When Dani's sister sends her suicide note via email in "Midsommar," viewers can catch a glimpse of the other messages in Dani's inbox.
In one of the emails with the subject "re: what do you think ...," the preview of the message says "sure, might get there late."
This seems to imply that in 2019, Dani is still emailing her friends to make plans instead of texting them, which would make it a lot quicker and easier.
During the pep rally in "Grease," the students go to malicious lengths to taunt the rival team.
Students at the bonfire pep rally in "Grease" are weirdly aggressive in their support for Rydell High.
Most school-spirit scenes in movies focus on cheering on the team, but this one features more signs showing hatred toward the rival than support for the Rydell High Rangers.
Students carry signs that read "RIP" and "Death to the Gladiators," and they're even burning a doll that's meant to represent the other team's players.
Only part of a newspaper shown in "Lilo and Stitch" is actually written out.
At the beginning of the Disney movie when Jumba is in prison, he reads a newspaper article about himself.
The title of the newspaper and the headline of the article are both legibly written in English, but the content of the article is just random strings of letters.
The guidance counselor in "10 Things I Hate About You" seems to have an erotic novel cover on the wall in her office.
When Cameron speaks with the guidance counselor at the beginning of "10 Things I Hate About You," she immediately curses and flips off students, which surprises the new kid.
As he leaves her office, there's a visible poster on her wall that appears to be a cover of a romance novel.
Although the poster doesn't really seem appropriate for a high-school guidance counselor's office, it does fit the character seeing as she's penning an erotic novel throughout the movie.
An accidental collision during a lunchroom scene in "The Cheetah Girls" was poorly executed.
During a cafeteria scene in "The Cheetah Girls," Derek is hit in the back of the head with a lunch tray.
The moment is supposed to be an accident. But before the collision, viewers can clearly see the person who hits him pick up the tray, swing it toward his head, and pretend to stumble.
The door at the shop the titular bear eats at in "Paddington" is covered with stickers and signs.
The Brown family takes Paddington to get food after finding him in the train station during the first "Paddington" film.
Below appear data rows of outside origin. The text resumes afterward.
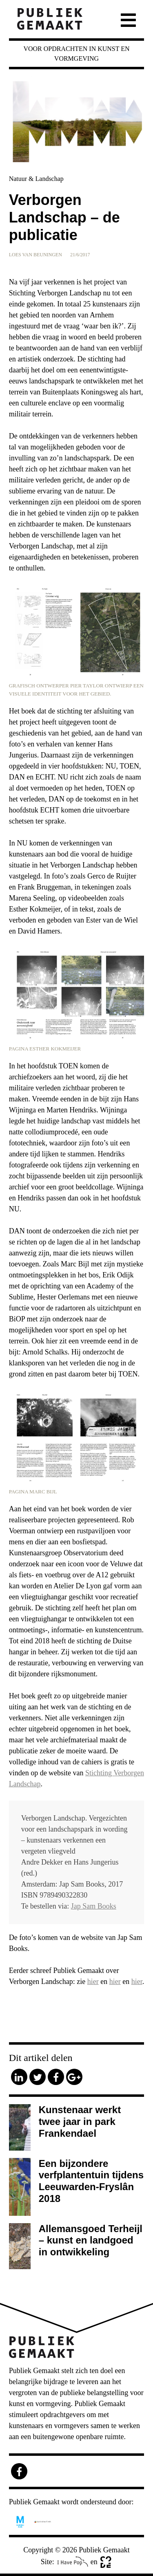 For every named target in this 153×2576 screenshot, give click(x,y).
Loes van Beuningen (35, 255)
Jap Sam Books (93, 1906)
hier (93, 1981)
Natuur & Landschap (36, 178) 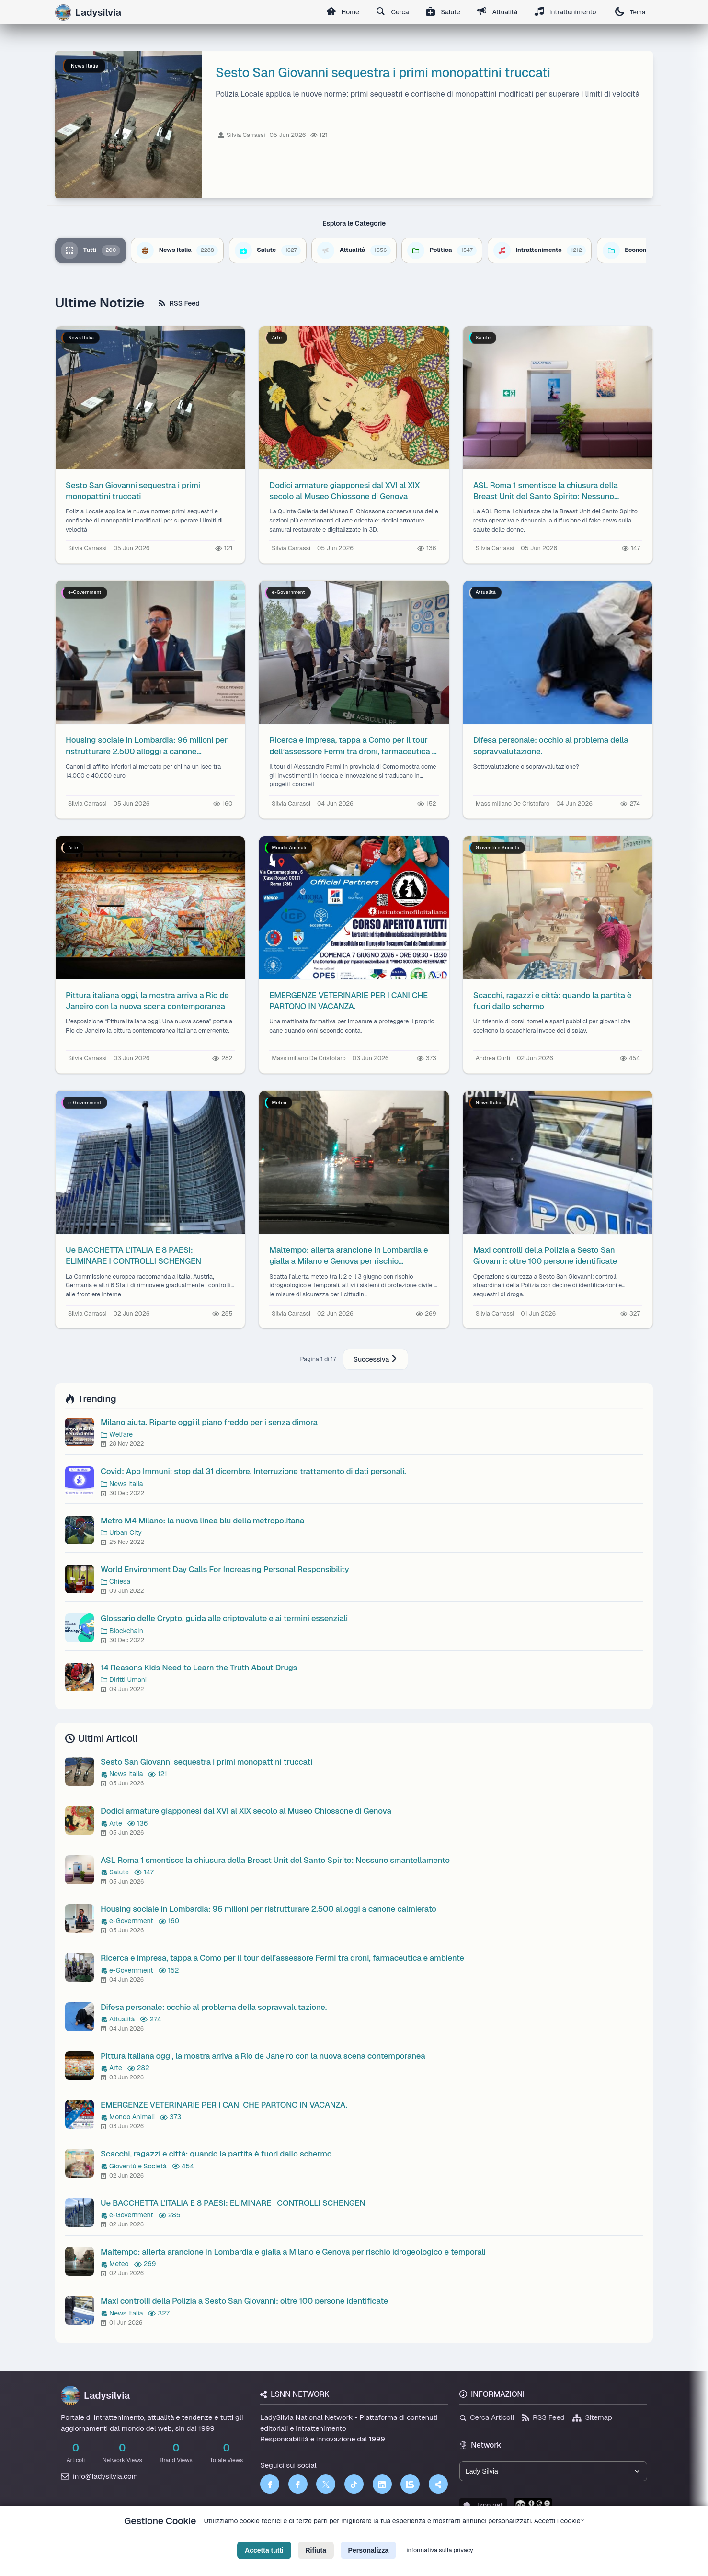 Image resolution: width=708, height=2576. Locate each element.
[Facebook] (269, 2484)
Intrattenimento (565, 12)
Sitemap (592, 2417)
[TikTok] (354, 2484)
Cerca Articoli (486, 2417)
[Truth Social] (438, 2484)
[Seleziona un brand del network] (553, 2471)
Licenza (406, 2536)
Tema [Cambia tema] (630, 12)
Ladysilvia (95, 2395)
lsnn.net (483, 2504)
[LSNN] (410, 2484)
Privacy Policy (310, 2536)
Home (340, 12)
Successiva (376, 1359)
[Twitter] (325, 2484)
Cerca (390, 12)
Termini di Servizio (362, 2536)
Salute (441, 12)
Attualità (496, 12)
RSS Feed (179, 303)
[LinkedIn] (382, 2484) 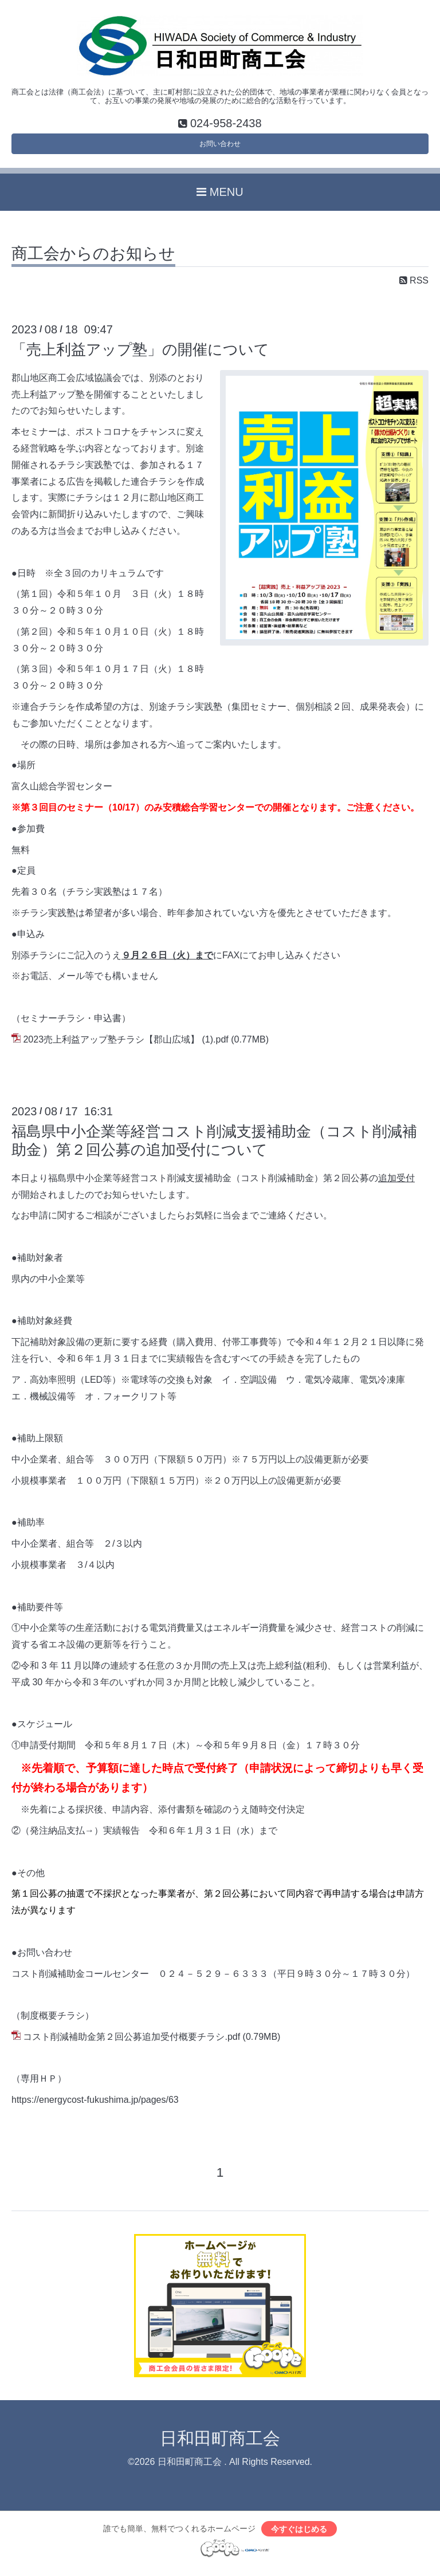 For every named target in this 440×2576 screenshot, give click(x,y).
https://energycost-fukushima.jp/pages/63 (95, 2107)
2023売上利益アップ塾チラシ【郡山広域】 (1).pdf (125, 1047)
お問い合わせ (219, 148)
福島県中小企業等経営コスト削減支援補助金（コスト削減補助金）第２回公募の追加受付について (214, 1147)
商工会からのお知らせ (93, 261)
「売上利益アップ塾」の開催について (140, 356)
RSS (414, 288)
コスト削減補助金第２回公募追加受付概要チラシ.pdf (131, 2044)
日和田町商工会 (220, 2445)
The wall the Browns stand in front of at the restaurant has plenty of framed pictures of trains, which makes sense since they're on the platform, but there are also a comical number of signs on the shop's front door.
There's a standard one that says "open," and others stating the shop's accessibility and the fact that it doesn't accept euros.
But there's also a sign that says no dogs are allowed inside, so it's odd that the employees let a bear in without question.
During one of Freddy Krueger's kills in "A Nightmare on Elm Street," the blood splatters unnaturally.
One of the most memorable kills in the "Nightmare On Elm Street" series happens in the first film.
When a boy is pulled into his bed and killed, a giant geyser of blood erupts, spraying up toward the ceiling.
But not all of the blood sprays follow the same trajectory. After the initial geyser, some of the splatters are clearly tilting toward the top left portion of the screen.
According to Film School Rejects, cinematographer Jacques Haitkin said that the rouge blood splatters actually happened because they filmed the scene in one take in a rotating room.
After the liquid was poured through the opening in the bed, it hit the light fixture and became electrified, which caused it to slosh back and forth.